To make this concrete, the book leans on two small real Rust projects — a key-value store (kvlite) and a log tool (logwise). Their tests/ directories already hold exactly the integration-level tests you will meet on page 3 (for example, kvlite/tests/concurrency.rs hammers one shared store from eight threads, and kvlite/tests/server.rs drives the real TCP server through a real socket). Watch how the scope of those tests grows as we climb.

With the map in hand, start at the bottom of the scope spectrum, where tests are fastest, most numerous, and most precise: Unit Tests — Fast, Isolated, Many. Every later page adds a layer on top of the one before it, until the whole stack stands.

  1. Two things are fixed before any test runs, and together they define its “level.” What are they?
  2. Name the five levels in order of increasing scope, and give the one question each answers.
  3. Why can a system pass every unit, integration, and E2E test and still fail acceptance? What class of bug is that?
  4. The “By the numbers” note shows unit tests are ~200x cheaper per test than E2E tests here. Why does that ratio not mean “just write only unit tests”?

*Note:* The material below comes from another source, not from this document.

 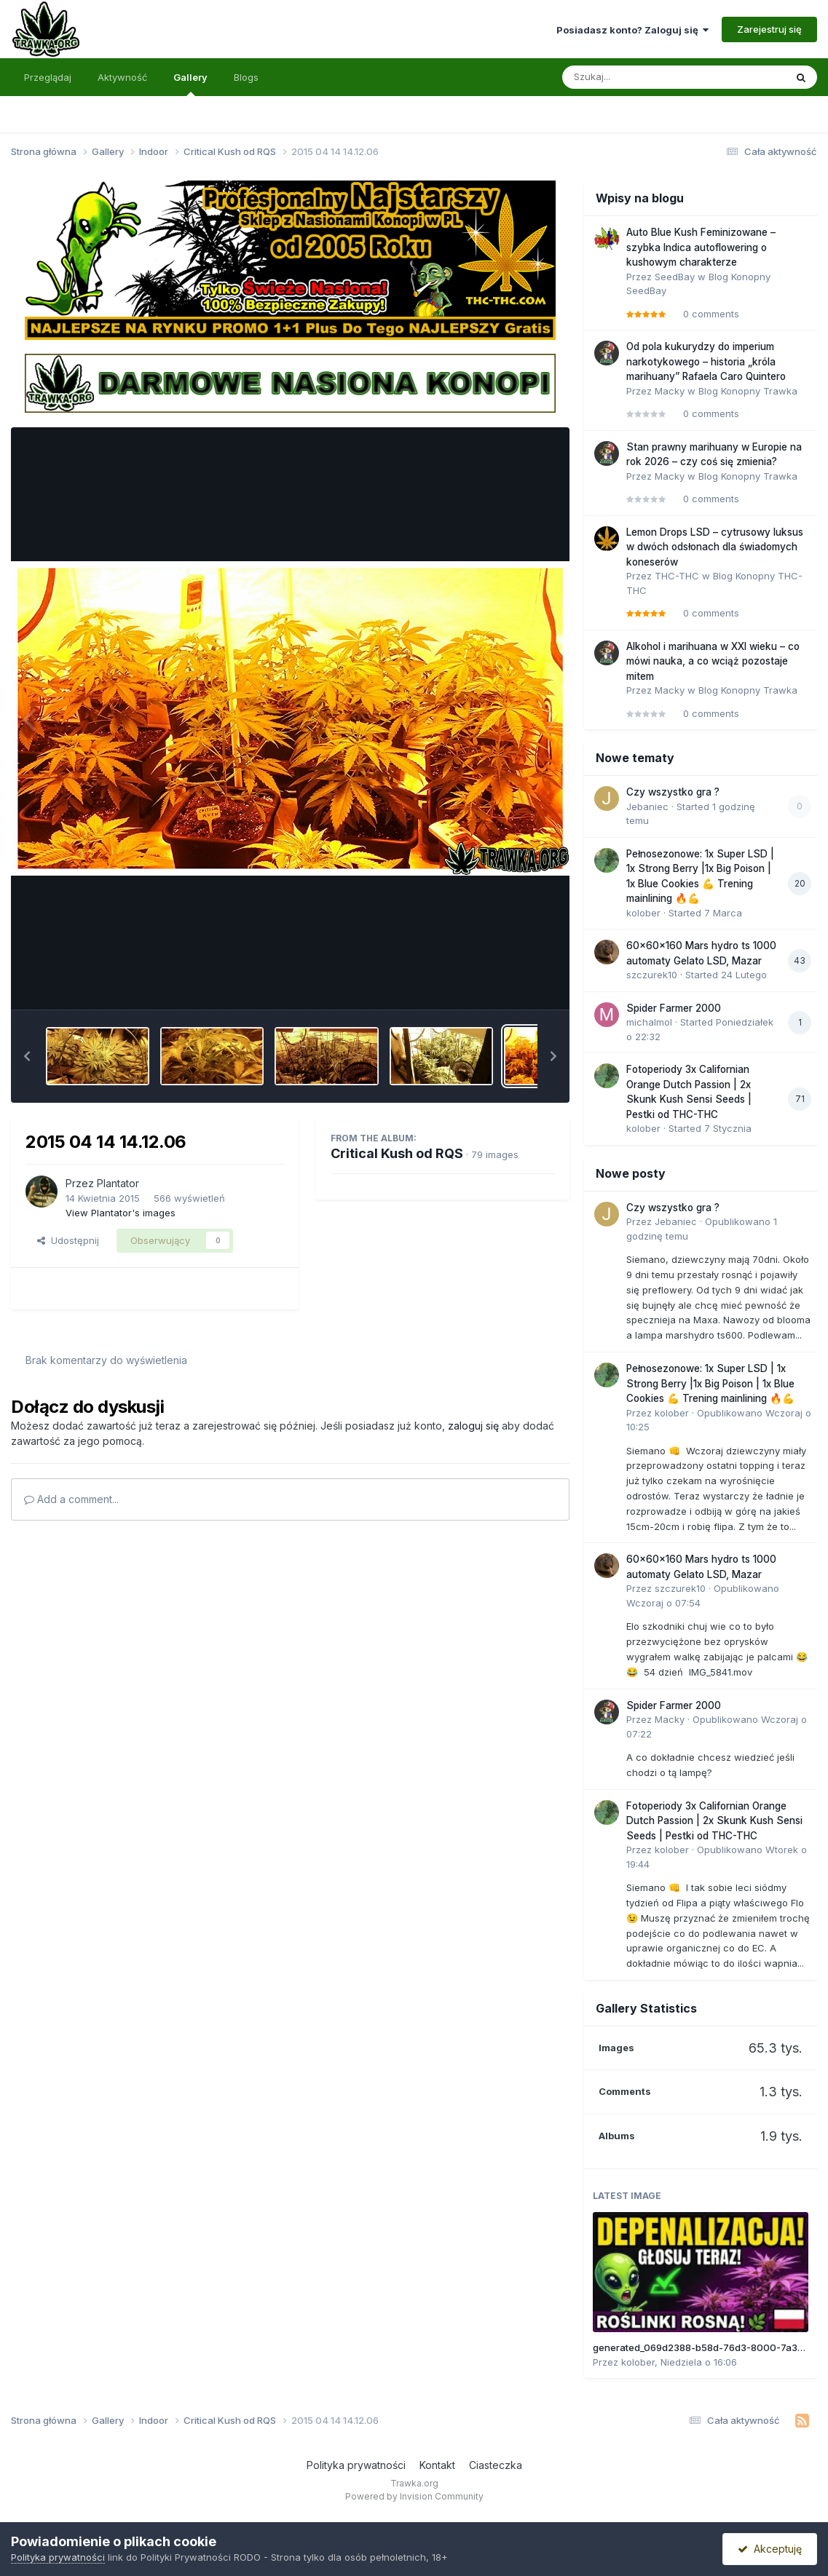 What do you see at coordinates (677, 576) in the screenshot?
I see `THC-THC` at bounding box center [677, 576].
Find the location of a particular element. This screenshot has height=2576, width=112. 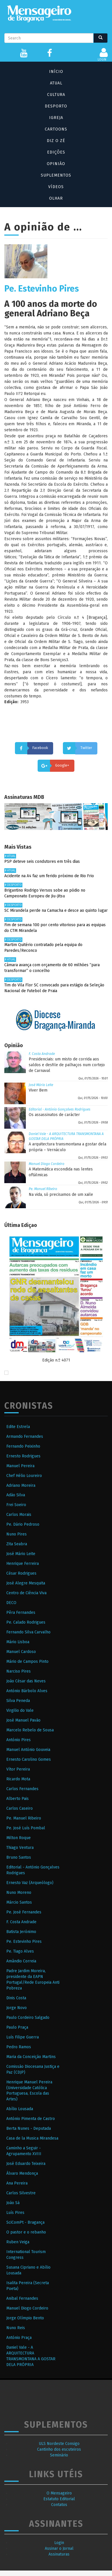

  5. Restate the thread of this part in one sentence, without naming any single level as the winner.
Show answers
  1. The scope of the system under test (how much of the real system runs) and the boundary between real and substituted (what is faked out to stand in for the rest). Together they place the test on the level spectrum.
  2. Unitis this piece correct on its own? Integrationdo these pieces agree at their seams? Systemdoes the assembled thing work? End-to-enddoes a real user journey work start to finish? Acceptancedid we build the right thing, per the spec?
  3. Because those four levels test correctness (“does it work?”), while acceptance tests fitness for purpose (“is this what was asked for?”). A product can flawlessly implement the wrong requirement — it is correct and useless. That is the “built the right thing wrong” class: the most expensive bug, because everything downstream passed.
  4. Because unit tests buy a different currency of confidence. They prove logic is right but say nothing about whether real parts agree at their seams, or whether the deployed product does the job, or whether it is the right product. Ten thousand cheap unit tests structurally cannot catch a mismatched contract or a wrong requirement — those are other levels’ jobs. Cost per test is only one axis; the kind of bug caught is the other.
  5. Confidence is layered — you compose all five levels, each catching a class of bug the others cannot, rather than picking a single “best” level. (Any phrasing that keeps “compose, don’t crown a winner” is correct.)